Microsoft researchers have dropped a novel "differential attention" mechanism that amplifies focus on relevant context while canceling out noise. It sounds like a free lunch, but it does really seem to vastly improve LLM performance!

𝗞𝗲𝘆 𝗶𝗻𝘀𝗶𝗴𝗵𝘁𝘀:

🧠 Differential attention computes the difference between two separate softmax attention maps, canceling out noise and promoting sparse attention patterns

🔥 DIFF Transformer outperforms standard Transformers while using 35-40% fewer parameters or training tokens

📏 Scales well to long contexts up to 64K tokens, leveraging increasing context length more effectively

🔎 Dramatically improves key information retrieval, enhancing in-context learning, and possibly reducing risk of hallucinations 🤯

🔢 Reduces activation outliers, potentially enabling lower-bit quantization without performance drop!

⚙️ Can be directly implemented using existing FlashAttention kernels

This new architecture could lead much more capable LLMs, with vastly improved strengths in long-context understanding and factual accuracy.

But they didn’t release weights on the Hub: let’s wait for the community to train the first open-weights DiffTransformer! 🚀

imdatta0

20 days ago

This paper was a great read. We wrote a summary blog about this paper and a few more like

TPI LLM
Differential Transformer
ARIA
You can find it here. Please give it a read :)

boom90lb

15 days ago

I only have 1 burning question about this paper, is this architecture compatible with the attention mechanism method described in "Selective Attention Improves Transformer"?

ytz20

Paper author 15 days ago

Hi, we haven't tried to combine them together. Diff Transformer and Selective Attention are proposed from different views and solve different problems. I believe they are compatible.

LizaKovtun

6 days ago

The proposed approach sounds intriguing. Thanks for your work!

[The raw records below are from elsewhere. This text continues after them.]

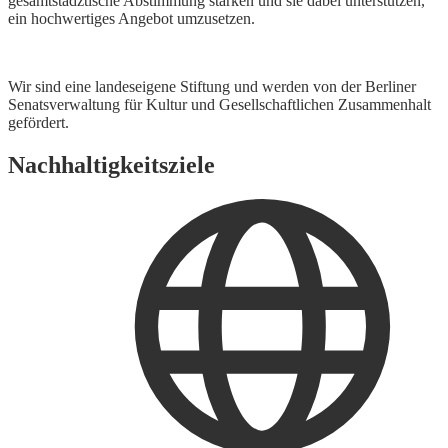
gesamtstädztische Abstimmung stärken und sie dabei unterstützen,
ein hochwertiges Angebot umzusetzen.
Wir sind eine landeseigene Stiftung und werden von der Berliner
Senatsverwaltung für Kultur und Gesellschaftlichen Zusammenhalt
gefördert.
Nachhaltigkeitsziele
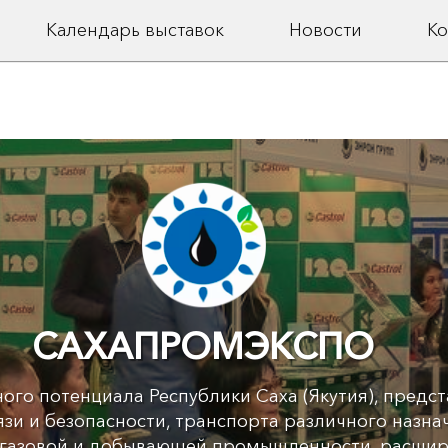
Календарь выставок
Новости
Ко
ок
Презентация несырье
ологий,
республики современных ср
льного
материалов и оборудован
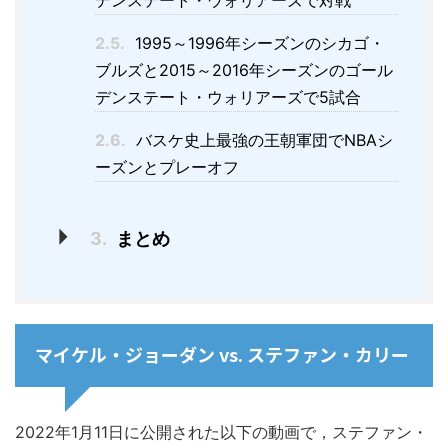
デンステート・ウォリアーズで対戦
2.5.
1995～1996年シーズンのシカゴ・
ブルズと2015～2016年シーズンのゴール
デンステート・ウォリアーズで5試合
2.6.
バスケ史上最強の王朝軍団でNBAシ
ーズンとプレーオフ
3.
まとめ
マイケル・ジョーダン vs. ステファン・カリー
2022年1月11日に公開された以下の動画で，ステファン・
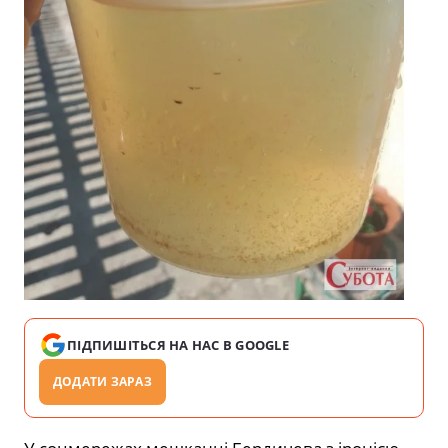
ПІДПИШІТЬСЯ НА НАС В GOOGLE
ДОДАТИ ЗАРАЗ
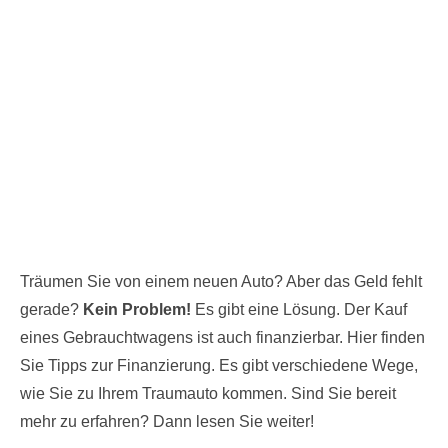
Träumen Sie von einem neuen Auto? Aber das Geld fehlt
gerade?
Kein Problem!
Es gibt eine Lösung. Der Kauf
eines Gebrauchtwagens ist auch finanzierbar. Hier finden
Sie Tipps zur Finanzierung. Es gibt verschiedene Wege,
wie Sie zu Ihrem Traumauto kommen. Sind Sie bereit
mehr zu erfahren? Dann lesen Sie weiter!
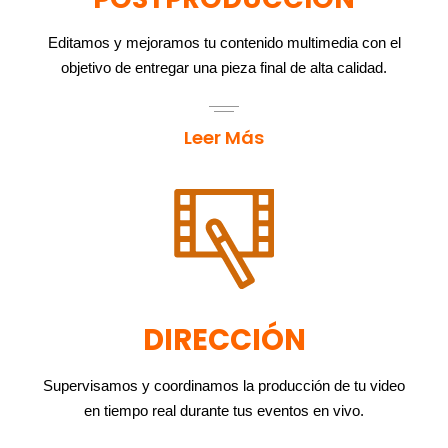
Editamos y mejoramos tu contenido multimedia con el
objetivo de entregar una pieza final de alta calidad.
Leer Más
DIRECCIÓN
Supervisamos y coordinamos la producción de tu video
en tiempo real durante tus eventos en vivo.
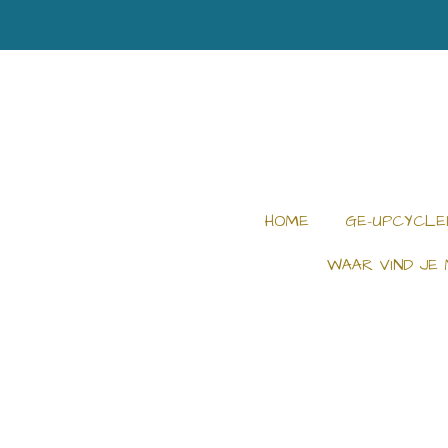
Ga
direct
naar
de
hoofdinhoud
HOME
GE-UPCYCLE
WAAR VIND JE 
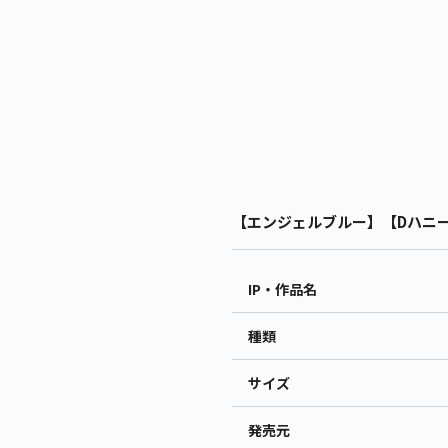
【エンジェルブルー】【Dハニーデ
IP・作品名
種類
サイズ
発売元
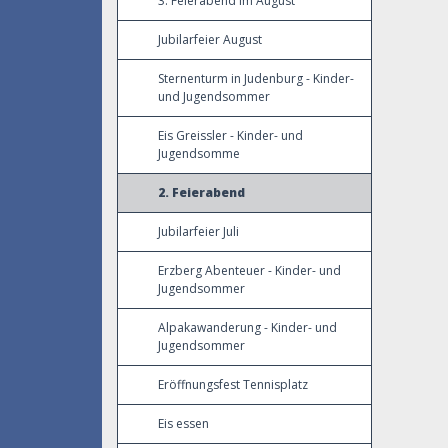
3. Feierabend im August
Jubilarfeier August
Sternenturm in Judenburg - Kinder-
und Jugendsommer
Eis Greissler - Kinder- und
Jugendsomme
2. Feierabend
Jubilarfeier Juli
Erzberg Abenteuer - Kinder- und
Jugendsommer
Alpakawanderung - Kinder- und
Jugendsommer
Eröffnungsfest Tennisplatz
Eis essen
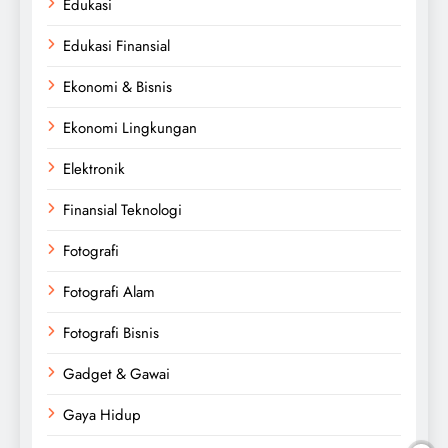
Edukasi
Edukasi Finansial
Ekonomi & Bisnis
Ekonomi Lingkungan
Elektronik
Finansial Teknologi
Fotografi
Fotografi Alam
Fotografi Bisnis
Gadget & Gawai
Gaya Hidup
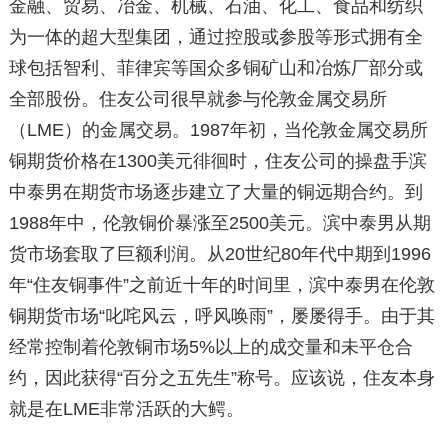
金融、贸易、冶金、机械、石油、化工、食品和纺织
为一体的超大型集团，通过控股或参股等形式拥有全
球包括智利、菲律宾等国众多铜矿山和冶炼厂部分或
全部股份。住友公司很早就参与伦敦金属交易所
（LME）的金属交易。1987年初，当伦敦金属交易所
铜期货价格在1300美元徘徊时，住友公司的操盘手滨
中泰男在期货市场逐步建立了大量的铜远期合约。到
1988年中，伦敦铜价暴涨至2500美元。滨中泰男从期
货市场套取了巨额利润。从20世纪80年代中期到1996
年“住友铜事件”之前近十年的时间里，滨中泰男在伦敦
铜期货市场“叱咤风云，呼风唤雨”，屡屡得手。由于其
经常控制着伦敦铜市场5%以上的成交量和未平仓合
约，因此获得“百分之五先生”称号。应该说，住友本身
就是在LME非常活跃的大鳄。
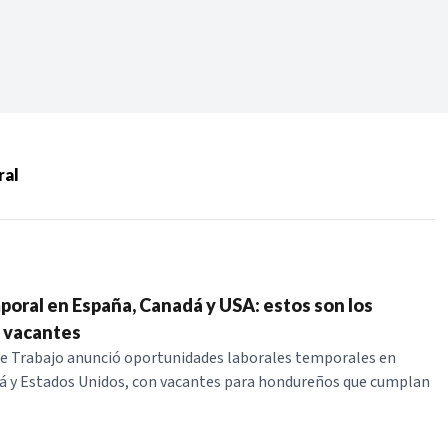
Periodo:
 RECIENTES
ral
ERIES
poral en España, Canadá y USA: estos son los
y vacantes
de Trabajo anunció oportunidades laborales temporales en
á y Estados Unidos, con vacantes para hondureños que cumplan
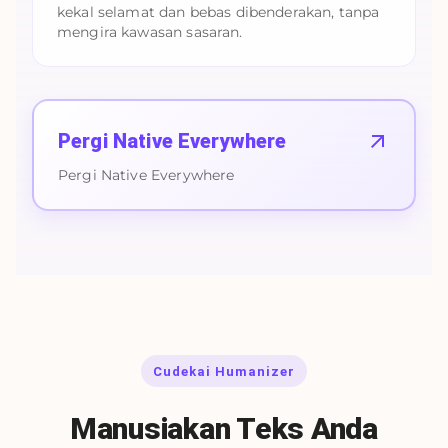
kekal selamat dan bebas dibenderakan, tanpa
mengira kawasan sasaran.
Pergi Native Everywhere
Pergi Native Everywhere
Cudekai Humanizer
Manusiakan Teks Anda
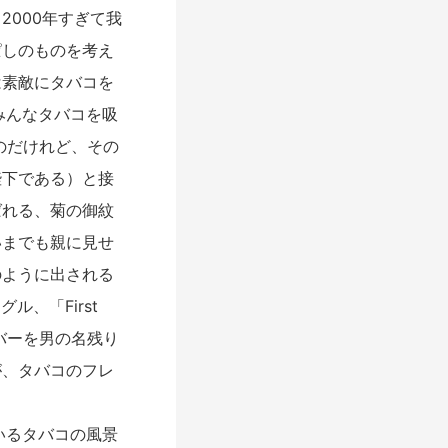
000年すぎて我
ぱしのものを考え
は素敵にタバコを
みんなタバコを吸
のだけれど、その
陛下である）と接
ばれる、菊の御紋
いまでも親に見せ
のように出される
、「First
バーを男の名残り
が、タバコのフレ
いるタバコの風景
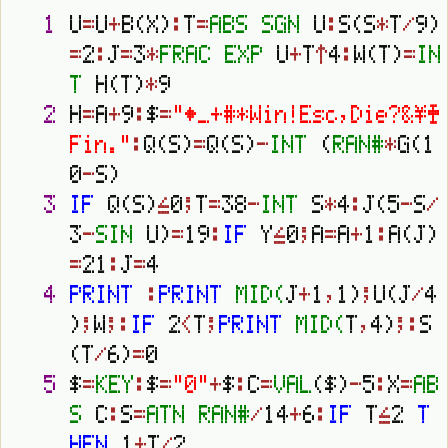
1
U
=
U
+
B
(
X
)
:
T
=
A
B
S
S
G
N
U
:
S
(
S
*
T
/
9
)
=
2
:
J
=
3
*
F
R
A
C
E
X
P
U
+
T
↑
4
:
W
(
T
)
=
I
N
T
H
(
T
)
*
9
2
H
=
A
+
9
:
$
=
"
♦
_
+
#
*
W
i
n
!
E
s
c
,
D
i
e
?
&
¥
♣
F
i
n
.
"
:
Q
(
S
)
=
Q
(
S
)
-
I
N
T
(
R
A
N
#
*
G
(
1
0
-
S
)
3
I
F
Q
(
S
)
≦
0
;
T
=
3
8
-
I
N
T
S
*
4
:
J
(
5
-
S
/
3
-
S
I
N
U
)
=
1
9
:
I
F
Y
≦
0
;
A
=
A
+
1
:
A
(
J
)
=
2
1
:
J
=
4
4
P
R
I
N
T
:
P
R
I
N
T
M
I
D
(
J
+
1
,
1
)
;
U
(
J
/
4
)
;
W
;
:
I
F
2
<
T
;
P
R
I
N
T
M
I
D
(
T
,
4
)
;
:
S
(
T
/
6
)
=
0
5
$
=
K
E
Y
:
$
=
"
0
"
+
$
:
C
=
V
A
L
(
$
)
-
5
:
X
=
A
B
S
C
:
S
=
A
T
N
R
A
N
#
/
1
4
+
6
:
I
F
T
≦
2
T
H
E
N
1
+
T
/
2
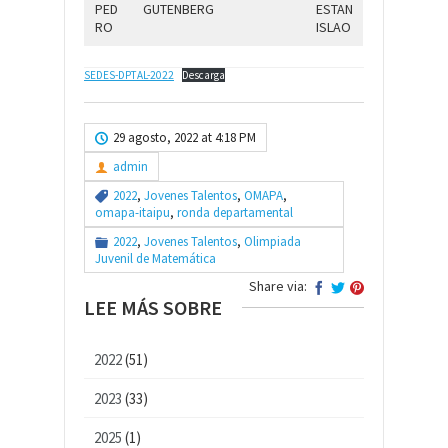
PED
GUTENBERG
ESTAN
RO
ISLAO
SEDES-DPTAL-2022
Descarga
29 agosto, 2022 at 4:18 PM
admin
2022
,
Jovenes Talentos
,
OMAPA
,
omapa-itaipu
,
ronda departamental
2022
,
Jovenes Talentos
,
Olimpiada
Juvenil de Matemática
Share via:
LEE MÁS SOBRE
2022
(51)
2023
(33)
2025
(1)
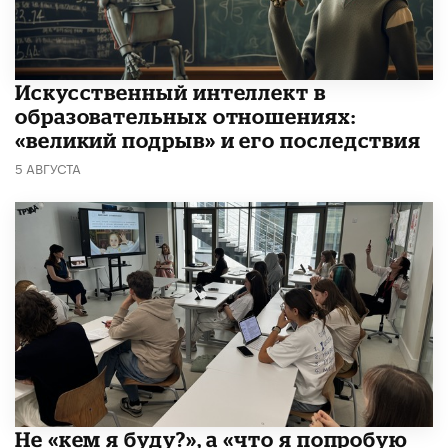
​Искусственный интеллект в
образовательных отношениях:
«великий подрыв» и его последствия
5 АВГУСТА
Не «кем я буду?», а «что я попробую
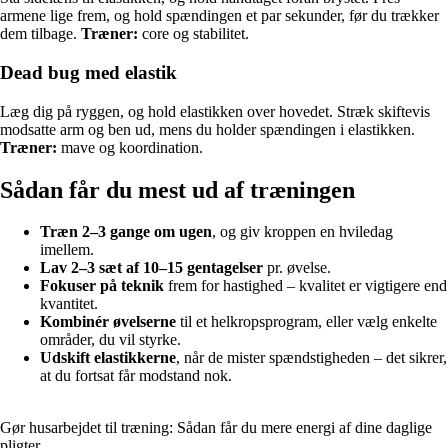
armene lige frem, og hold spændingen et par sekunder, før du trækker
dem tilbage.
Træner:
core og stabilitet.
Dead bug med elastik
Læg dig på ryggen, og hold elastikken over hovedet. Stræk skiftevis
modsatte arm og ben ud, mens du holder spændingen i elastikken.
Træner:
mave og koordination.
Sådan får du mest ud af træningen
Træn 2–3 gange om ugen
, og giv kroppen en hviledag
imellem.
Lav 2–3 sæt af 10–15 gentagelser
pr. øvelse.
Fokuser på teknik
frem for hastighed – kvalitet er vigtigere end
kvantitet.
Kombinér øvelserne
til et helkropsprogram, eller vælg enkelte
områder, du vil styrke.
Udskift elastikkerne
, når de mister spændstigheden – det sikrer,
at du fortsat får modstand nok.
Gør husarbejdet til træning: Sådan får du mere energi af dine daglige
pligter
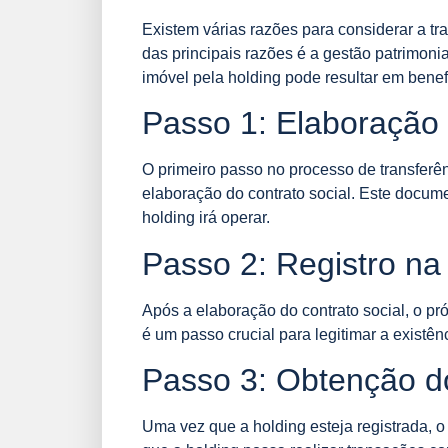
Existem várias razões para considerar a tr
das principais razões é a gestão patrimoni
imóvel pela holding pode resultar em benefíc
Passo 1: Elaboração 
O primeiro passo no processo de transferên
elaboração do contrato social. Este docum
holding irá operar.
Passo 2: Registro na
Após a elaboração do contrato social, o pr
é um passo crucial para legitimar a existên
Passo 3: Obtenção 
Uma vez que a holding esteja registrada, o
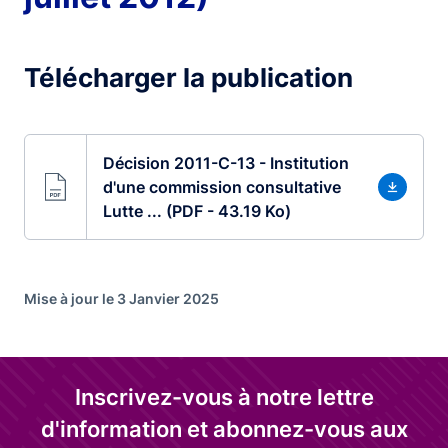
Télécharger la publication
Décision 2011-C-13 - Institution
d'une commission consultative
Lutte ... (PDF - 43.19 Ko)
Mise à jour le 3 Janvier 2025
Inscrivez-vous à notre lettre
d'information et abonnez-vous aux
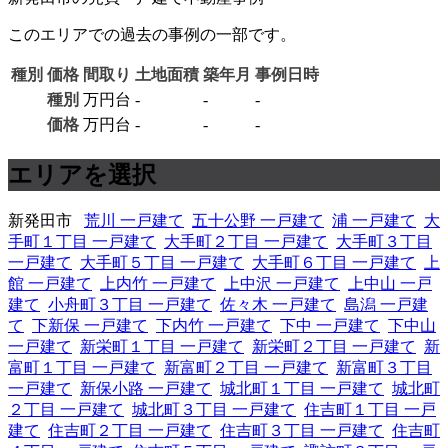
このエリアでの過去の事例の一部です。
種別
価格
間取り
土地面積
築年月
事例日時
種別
万円台
-
-
-
価格
万円台
-
-
-
エリアを選択
新発田市
荒川 一戸建て
五十公野 一戸建て
浦 一戸建て
大
手町１丁目 一戸建て
大手町２丁目 一戸建て
大手町３丁目
一戸建て
大手町５丁目 一戸建て
大手町６丁目 一戸建て
上
館 一戸建て
上内竹 一戸建て
上中沢 一戸建て
上中山 一戸
建て
小舟町３丁目 一戸建て
佐々木 一戸建て
島潟 一戸建
て
下新保 一戸建て
下内竹 一戸建て
下中 一戸建て
下中山
一戸建て
新栄町１丁目 一戸建て
新栄町２丁目 一戸建て
新
富町１丁目 一戸建て
新富町２丁目 一戸建て
新富町３丁目
一戸建て
新保小路 一戸建て
城北町１丁目 一戸建て
城北町
２丁目 一戸建て
城北町３丁目 一戸建て
住吉町１丁目 一戸
建て
住吉町２丁目 一戸建て
住吉町３丁目 一戸建て
住吉町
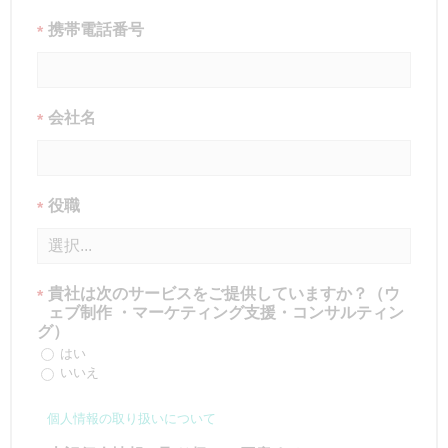
携帯電話番号
*
会社名
*
役職
*
貴社は次のサービスをご提供していますか？（ウ
*
ェブ制作 ・マーケティング支援・コンサルティン
グ）
はい
いいえ
個人情報の取り扱いについて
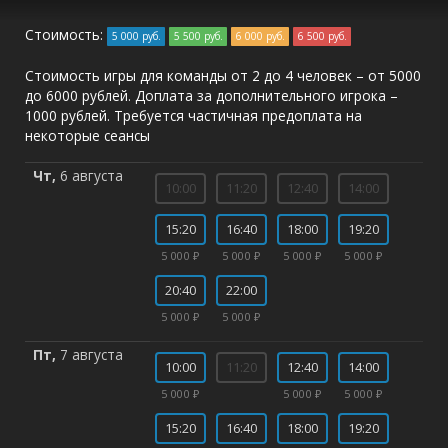
Стоимость:
5 000 руб.
5 500 руб.
6 000 руб.
6 500 руб.
Стоимость игры для команды от 2 до 4 человек – от 5000
до 6000 рублей. Доплата за дополнительного игрока –
1000 рублей. Требуется частичная предоплата на
некоторые сеансы
Чт,
6 августа
10:00
11:20
12:40
14:00
15:20
16:40
18:00
19:20
5 000 ₽
5 000 ₽
5 000 ₽
5 000 ₽
20:40
22:00
5 000 ₽
5 000 ₽
Пт,
7 августа
10:00
11:20
12:40
14:00
5 000 ₽
5 000 ₽
5 000 ₽
15:20
16:40
18:00
19:20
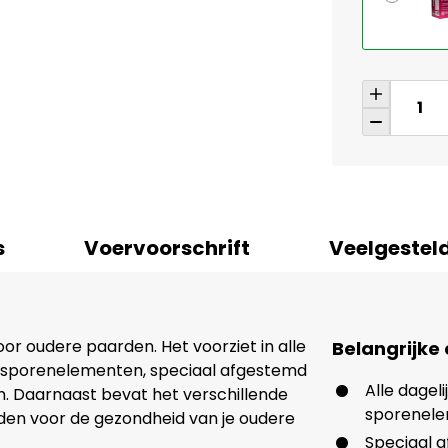
s
Voervoorschrift
Veelgestel
oor oudere paarden. Het voorziet in alle
Belangrijke
n sporenelementen, speciaal afgestemd
Alle dagel
. Daarnaast bevat het verschillende
sporenel
eden voor de gezondheid van je oudere
Speciaal 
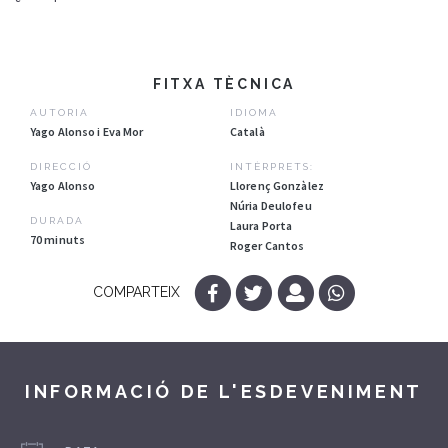
FITXA TÈCNICA
AUTORIA
IDIOMA
Yago Alonso i Eva Mor
Català
DIRECCIÓ
INTÈRPRETS:
Yago Alonso
Llorenç Gonzàlez
Núria Deulofeu
DURADA
Laura Porta
70 minuts
Roger Cantos
COMPARTEIX
INFORMACIÓ DE L'ESDEVENIMENT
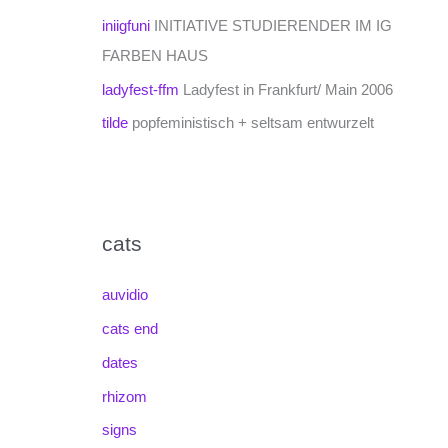
iniigfuni
INITIATIVE STUDIERENDER IM IG
FARBEN HAUS
ladyfest-ffm
Ladyfest in Frankfurt/ Main 2006
tilde
popfeministisch + seltsam entwurzelt
cats
auvidio
cats end
dates
rhizom
signs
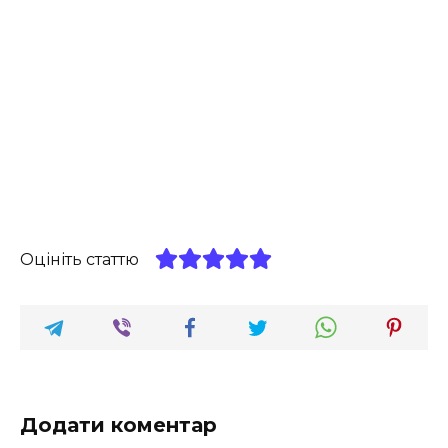
Оцініть статтю
Додати коментар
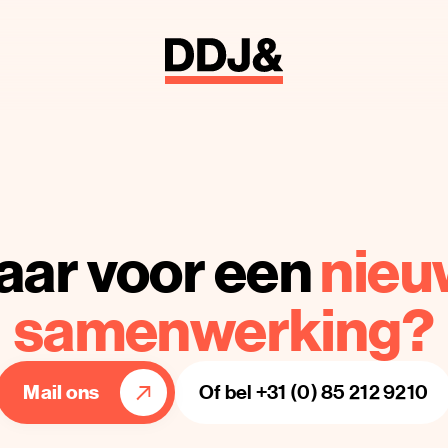
aar voor een
nieu
samenwerking?
Mail ons
Of bel +31 (0) 85 212 9210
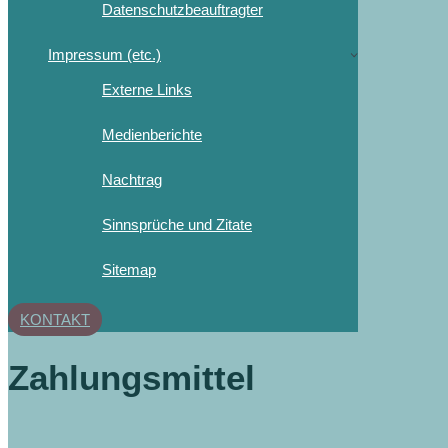
Datenschutzbeauftragter
Impressum (etc.)
Externe Links
Medienberichte
Nachtrag
Sinnsprüche und Zitate
Sitemap
KONTAKT
Zahlungsmittel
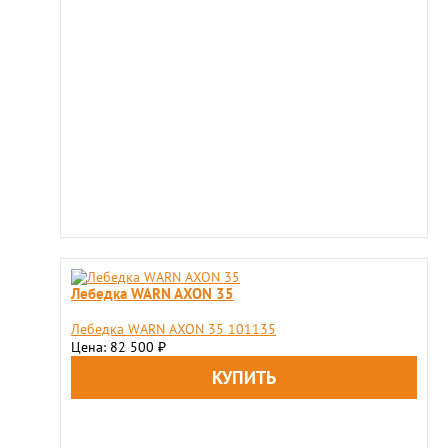
Лебедка WARN AXON 35
Лебедка WARN AXON 35 101135
Цена: 82 500
₽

Can you provide any intuition and/or theoretical justification on why vanilla softmax attention fails to deal with noisy tokens in a proper way? Where are the weaknesses in its structure that prevent ignoring irrelevant tokens in a sequence and concentrating on the essential ones?

ytz20

Paper author 6 days ago

Hi, you can refer to a recent paper "softmax is not enough for sharp out-of-distribution" (https://arxiv.org/abs/2410.01104).
In simple terms, 1. Softmax can't produce zero scores due to its definition; 2. Producing near-zero scores needs a wide input range which harms backpropagation of softmax. That's why the model fails to cancel out irrelavant tokens.